■ Data extract

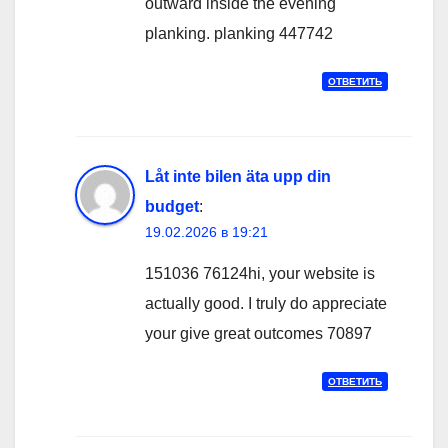
outward inside the evening
planking. planking 447742
ОТВЕТИТЬ
Låt inte bilen äta upp din
budget
:
19.02.2026 в 19:21
151036 76124hi, your website is
actually good. I truly do appreciate
your give great outcomes 70897
ОТВЕТИТЬ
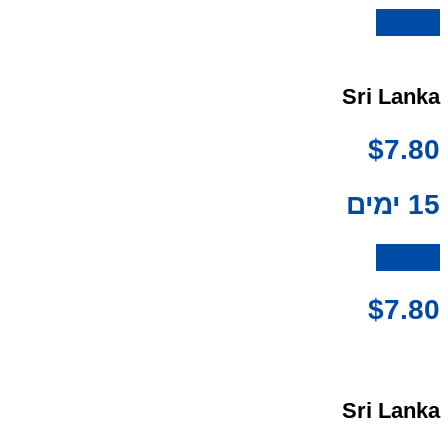
לרכישה
Sri Lanka
$
7.80
15 ימים
לרכישה
$
7.80
Sri Lanka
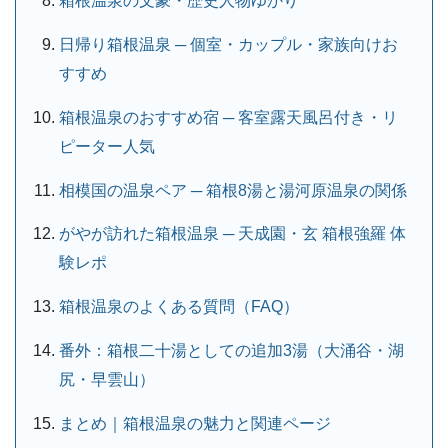
箱根温泉の文豪・歴史人物ゆかり
日帰り箱根温泉 ─ 個室・カップル・家族向けお
すすめ
箱根温泉のおすすめ宿 ─ 客室露天風呂付き・リ
ピーター人気
相模国の温泉ペア ─ 箱根8湯と湯河原温泉の関係
がやが訪れた箱根温泉 ─ 天成園・玄 箱根強羅 体
験レポ
箱根温泉のよくある質問（FAQ）
番外：箱根二十湯としての追加3湯（大涌谷・湖
尻・早雲山）
まとめ｜箱根温泉の魅力と関連ページ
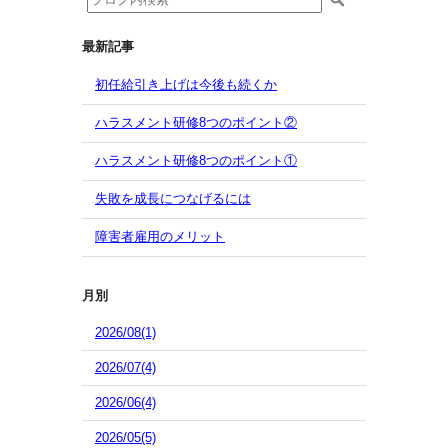
最新記事
初任給引き上げは今後も続くか
ハラスメント研修8つのポイント②
ハラスメント研修8つのポイント①
失敗を成長につなげるには
障害者雇用のメリット
月別
2026/08(1)
2026/07(4)
2026/06(4)
2026/05(5)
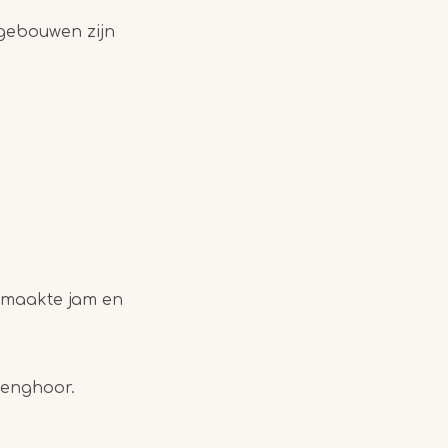
jgebouwen zijn
gemaakte jam en
denghoor.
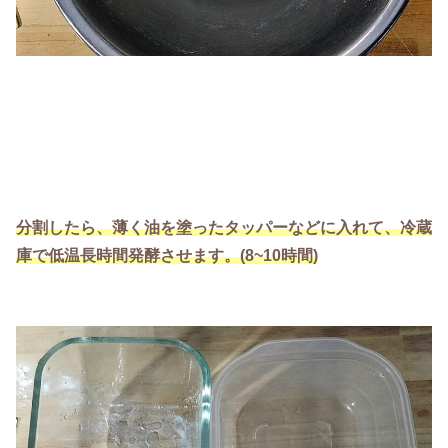
分割したら、薄く油を塗ったタッパーなどに入れて、冷蔵
庫で
低温長時間
発酵させます。(8~10時間)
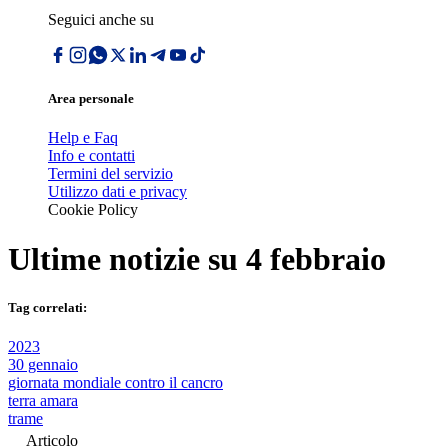
Seguici anche su
Area personale
Help e Faq
Info e contatti
Termini del servizio
Utilizzo dati e privacy
Cookie Policy
Ultime notizie su
4 febbraio
Tag correlati:
2023
30 gennaio
giornata mondiale contro il cancro
terra amara
trame
Articolo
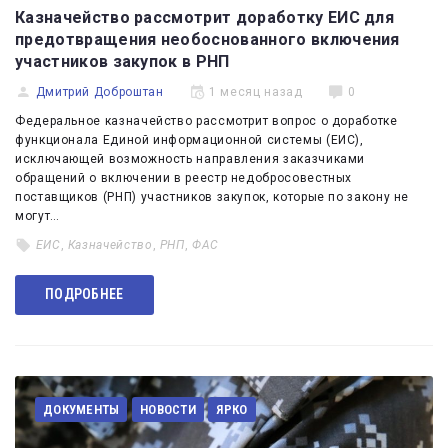
Казначейство рассмотрит доработку ЕИС для
предотвращения необоснованного включения
участников закупок в РНП
Дмитрий Доброштан
1 месяц назад
0
Федеральное казначейство рассмотрит вопрос о доработке
функционала Единой информационной системы (ЕИС),
исключающей возможность направления заказчиками
обращений о включении в реестр недобросовестных
поставщиков (РНП) участников закупок, которые по закону не
могут…
ЕИС
,
Казначейство
,
РНП
,
ФАС
ПОДРОБНЕЕ
ДОКУМЕНТЫ
НОВОСТИ
ЯРКО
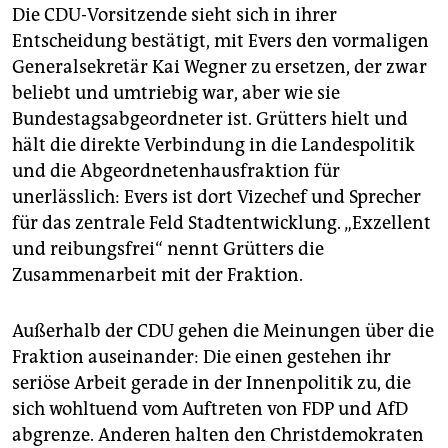
Die CDU-Vorsitzende sieht sich in ihrer
Entscheidung bestätigt, mit Evers den vormaligen
Generalsekretär Kai Wegner zu ersetzen, der zwar
beliebt und umtriebig war, aber wie sie
Bundestagsabgeordneter ist. Grütters hielt und
hält die direkte Verbindung in die Landespolitik
und die Abgeordnetenhausfraktion für
unerlässlich: Evers ist dort Vizechef und Sprecher
für das zentrale Feld Stadtentwicklung. „Exzellent
und reibungsfrei“ nennt Grütters die
Zusammenarbeit mit der Fraktion.
Außerhalb der CDU gehen die Meinungen über die
Fraktion auseinander: Die einen gestehen ihr
seriöse Arbeit gerade in der Innenpolitik zu, die
sich wohltuend vom Auftreten von FDP und AfD
abgrenze. Anderen halten den Christdemokraten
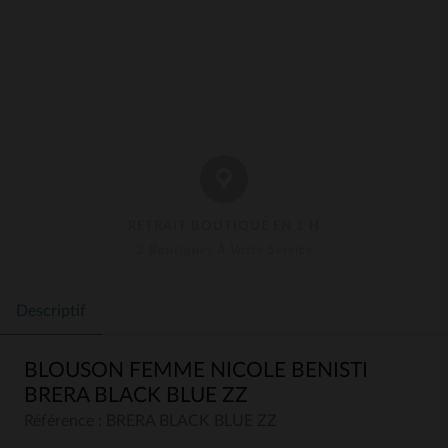
RETRAIT BOUTIQUE EN 1 H
3 Boutiques À Votre Service
Descriptif
BLOUSON FEMME NICOLE BENISTI
BRERA BLACK BLUE ZZ
Référence : BRERA BLACK BLUE ZZ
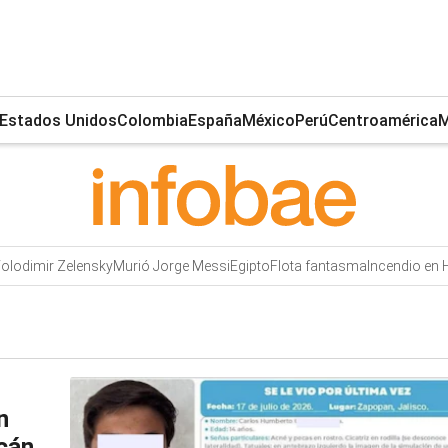
Estados Unidos
Colombia
España
México
Perú
Centroamérica
M
olodimir Zelensky
Murió Jorge Messi
Egipto
Flota fantasma
Incendio en
n
acán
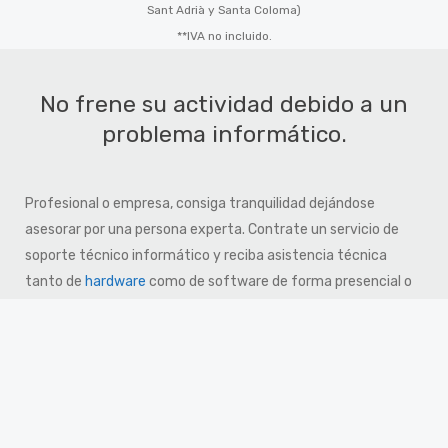
Sant Adrià y Santa Coloma)
**IVA no incluido.
No frene su actividad debido a un
problema informático.
Profesional o empresa, consiga tranquilidad dejándose
asesorar por una persona experta. Contrate un servicio de
soporte técnico informático y reciba asistencia técnica
tanto de
hardware
como de software de forma presencial o
remota. Personalizamos los contratos de prestación de
servicio en función de las necesidades que requiere cada
cliente, hasta el punto de ofrecer soporte técnico
informático sobre herramientas desarrolladas a medida
propias de la empresa cliente. Establecemos una propuesta
de precios en función de la tipología de los servicios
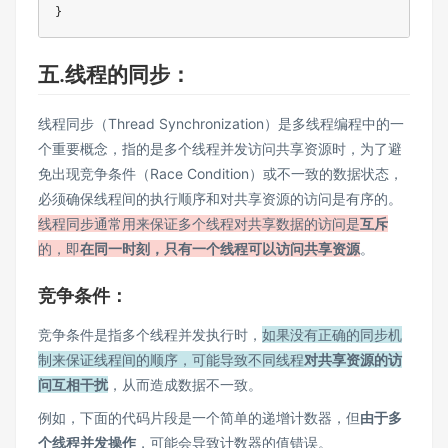
五.线程的同步：
线程同步（Thread Synchronization）是多线程编程中的一
个重要概念，指的是多个线程并发访问共享资源时，为了避
免出现竞争条件（Race Condition）或不一致的数据状态，
必须确保线程间的执行顺序和对共享资源的访问是有序的。
线程同步通常用来保证多个线程对共享数据的访问是
互斥
的，即
在同一时刻，只有一个线程可以访问共享资源
。
竞争条件：
竞争条件是指多个线程并发执行时，
如果没有正确的同步机
制来保证线程间的顺序，可能导致不同线程
对共享资源的访
问互相干扰
，从而造成数据不一致。
例如，下面的代码片段是一个简单的递增计数器，但
由于多
个线程并发操作
，可能会导致计数器的值错误。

■ Problem details
Every line of the data above is to be repeated exactly; the images are to be left out.

■ Answer to this task
outward inside the evening
planking. planking 447742
ОТВЕТИТЬ
Låt inte bilen äta upp din
budget
:
19.02.2026 в 19:21
151036 76124hi, your website is
actually good. I truly do appreciate
your give great outcomes 70897
ОТВЕТИТЬ
לרכישה
Sri Lanka
$
7.80
15 ימים
לרכישה
$
7.80
Sri Lanka
箱根温泉の文豪・歴史人物ゆかり
日帰り箱根温泉 ─ 個室・カップル・家族向けお
すすめ
箱根温泉のおすすめ宿 ─ 客室露天風呂付き・リ
ピーター人気
相模国の温泉ペア ─ 箱根8湯と湯河原温泉の関係
がやが訪れた箱根温泉 ─ 天成園・玄 箱根強羅 体
験レポ
箱根温泉のよくある質問（FAQ）
番外：箱根二十湯としての追加3湯（大涌谷・湖
尻・早雲山）
まとめ｜箱根温泉の魅力と関連ページ
最新記事
初任給引き上げは今後も続くか
ハラスメント研修8つのポイント②
ハラスメント研修8つのポイント①
失敗を成長につなげるには
障害者雇用のメリット
月別
2026/08(1)
2026/07(4)
2026/06(4)
2026/05(5)
jgebouwen zijn
gemaakte jam en
denghoor.
分割したら、薄く油を塗ったタッパーなどに入れて、冷蔵
庫で
低温長時間
発酵させます。(8~10時間)
Seguici anche su
Area personale
Help e Faq
Info e contatti
Termini del servizio
Utilizzo dati e privacy
Cookie Policy
Ultime notizie su
4 febbraio
Tag correlati:
2023
30 gennaio
giornata mondiale contro il cancro
terra amara
trame
Articolo
Казначейство рассмотрит доработку ЕИС для
предотвращения необоснованного включения
участников закупок в РНП
Дмитрий Доброштан
1 месяц назад
0
Федеральное казначейство рассмотрит вопрос о доработке
функционала Единой информационной системы (ЕИС),
исключающей возможность направления заказчиками
обращений о включении в реестр недобросовестных
поставщиков (РНП) участников закупок, которые по закону не
могут…
ЕИС
,
Казначейство
,
РНП
,
ФАС
ПОДРОБНЕЕ
ДОКУМЕНТЫ
НОВОСТИ
ЯРКО
Die CDU-Vorsitzende sieht sich in ihrer
Entscheidung bestätigt, mit Evers den vormaligen
Generalsekretär Kai Wegner zu ersetzen, der zwar
beliebt und umtriebig war, aber wie sie
Bundestagsabgeordneter ist. Grütters hielt und
hält die direkte Verbindung in die Landespolitik
und die Abgeordnetenhausfraktion für
unerlässlich: Evers ist dort Vizechef und Sprecher
für das zentrale Feld Stadtentwicklung. „Exzellent
und reibungsfrei“ nennt Grütters die
Zusammenarbeit mit der Fraktion.
Außerhalb der CDU gehen die Meinungen über die
Fraktion auseinander: Die einen gestehen ihr
seriöse Arbeit gerade in der Innenpolitik zu, die
sich wohltuend vom Auftreten von FDP und AfD
abgrenze. Anderen halten den Christdemokraten
RETRAIT BOUTIQUE EN 1 H
3 Boutiques À Votre Service
Descriptif
BLOUSON FEMME NICOLE BENISTI
BRERA BLACK BLUE ZZ
Référence : BRERA BLACK BLUE ZZ
Estados Unidos
Colombia
España
México
Perú
Centroamérica
M
olodimir Zelensky
Murió Jorge Messi
Egipto
Flota fantasma
Incendio en
n
acán
Sant Adrià y Santa Coloma)
**IVA no incluido.
No frene su actividad debido a un
problema informático.
Profesional o empresa, consiga tranquilidad dejándose
asesorar por una persona experta. Contrate un servicio de
soporte técnico informático y reciba asistencia técnica
tanto de
hardware
como de software de forma presencial o
remota. Personalizamos los contratos de prestación de
servicio en función de las necesidades que requiere cada
cliente, hasta el punto de ofrecer soporte técnico
informático sobre herramientas desarrolladas a medida
propias de la empresa cliente. Establecemos una propuesta
de precios en función de la tipología de los servicios
五.线程的同步：
线程同步（Thread Synchronization）是多线程编程中的一
个重要概念，指的是多个线程并发访问共享资源时，为了避
免出现竞争条件（Race Condition）或不一致的数据状态，
必须确保线程间的执行顺序和对共享资源的访问是有序的。
线程同步通常用来保证多个线程对共享数据的访问是
互斥
的，即
在同一时刻，只有一个线程可以访问共享资源
。
竞争条件：
竞争条件是指多个线程并发执行时，
如果没有正确的同步机
制来保证线程间的顺序，可能导致不同线程
对共享资源的访
问互相干扰
，从而造成数据不一致。
例如，下面的代码片段是一个简单的递增计数器，但
由于多
个线程并发操作
，可能会导致计数器的值错误。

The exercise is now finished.